O desporto, como espectáculo televisivo e não só, está cada vez mais ligado aos números e à estatística, por via da cada vez maior presença do Excel nas nossas vidas. Mas a estatística é muito e pode ser nada. Quando vemos um jogo de futebol, podemos ser bombardeados com dados durante todo o tempo que se leva de jogo, com excepção dos momentos em que os comentadores de serviço se põem a adivinhar as tácticas.
Quando se esgota a argumentação aí vai mais um número: quantidade de vezes em que Portugal esteve a perder até ao minuto vinte da primeira parte e depois acabou por dar a volta ao resultado, mas apenas quando equipou com calções verdes. Outro dia o grande motivo de regozijo, era o jogo cem de Mourinho na liga dos campeões de futebol. O jogo cem? E o jogo cinquenta não tem direito? Já percebi, todos os dias são momentos para celebração – recentemente descobri que há motivos para comemorarmos o dia das “zonas húmidas”, outro o das doenças “reumáticas.
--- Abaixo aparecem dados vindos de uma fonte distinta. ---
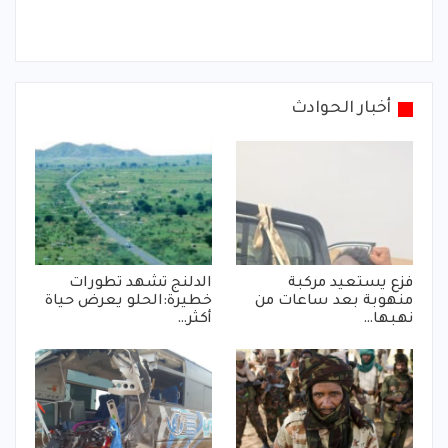
أخبار الحوادث
فزع يستعيد مركبة
الدلنج تشهد تطورات
منهوبة بعد ساعات من
خطيرة:الحلو يعرض حياة
نهبها…
أكثر…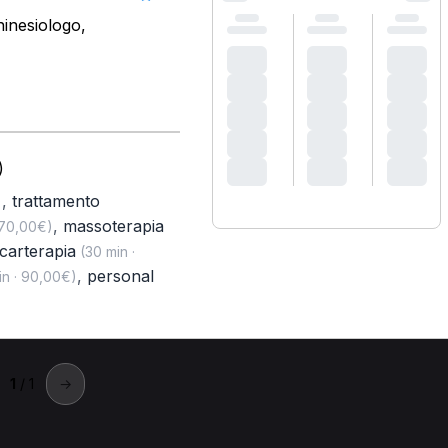
hinesiologo,
)
,
trattamento
)
,
massoterapia
 70,00€)
ecarterapia
(30 min ·
,
personal
n · 90,00€)
1
/ 1
→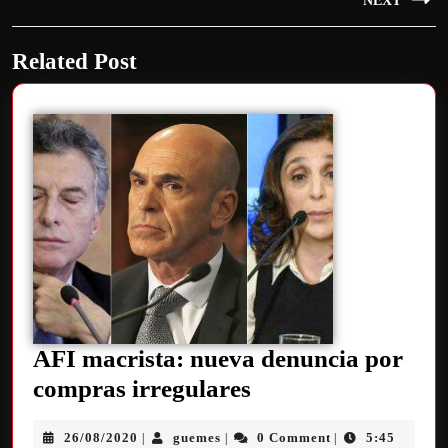
NEXT
Related Post
AFI macrista: nueva denuncia por
compras irregulares
26/08/2020
guemes
0 Comment
5:45
|
|
|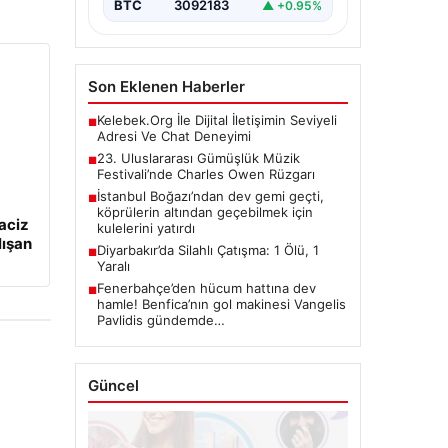
BTC
3092183
▲ +0.95%
Son Eklenen Haberler
Kelebek.Org İle Dijital İletişimin Seviyeli
■
Adresi Ve Chat Deneyimi
23. Uluslararası Gümüşlük Müzik
■
Festivali’nde Charles Owen Rüzgarı
İstanbul Boğazı’ndan dev gemi geçti,
■
köprülerin altından geçebilmek için
aciz
kulelerini yatırdı
lışan
Diyarbakır’da Silahlı Çatışma: 1 Ölü, 1
■
Yaralı
Fenerbahçe’den hücum hattına dev
■
hamle! Benfica’nın gol makinesi Vangelis
Pavlidis gündemde…
Güncel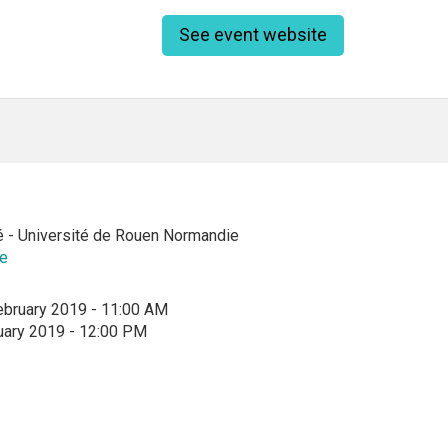
See event website
 - Université de Rouen Normandie
e
ebruary 2019 - 11:00 AM
uary 2019 - 12:00 PM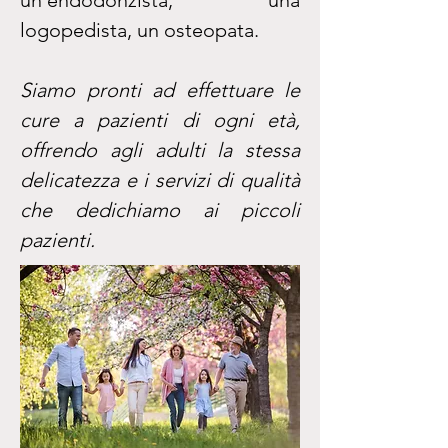
un'endodonzista, una
logopedista, un osteopata.
Siamo pronti ad effettuare le
cure a pazienti di ogni età,
offrendo agli adulti la stessa
delicatezza e i servizi di qualità
che dedichiamo ai piccoli
pazienti.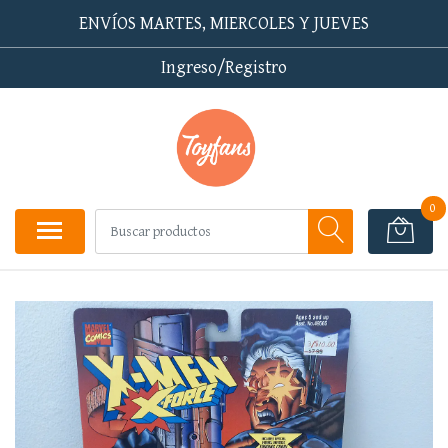
ENVÍOS MARTES, MIERCOLES Y JUEVES
Ingreso/Registro
0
No futebol estamos a caminho. Cada vez mais me parece (como me confidenciou uma certa pessoa muitíssimo avisada) a aula cem (com Matemática e Português à cabeça), alguém levava um bolo, outros, refrigerantes e até havia o encarregado das palhinhas (hoje caídas em desgraça). Faz algum sentido a obsessão comemorativa do número de jogos em que se marca de cabeça nos primeiros quinze minutos? Faz, quando usamos cada vez mais o retorno a esses rituais da infância, para nos entreter e estimular a atenção. Sempre é melhor que masturbar grilos.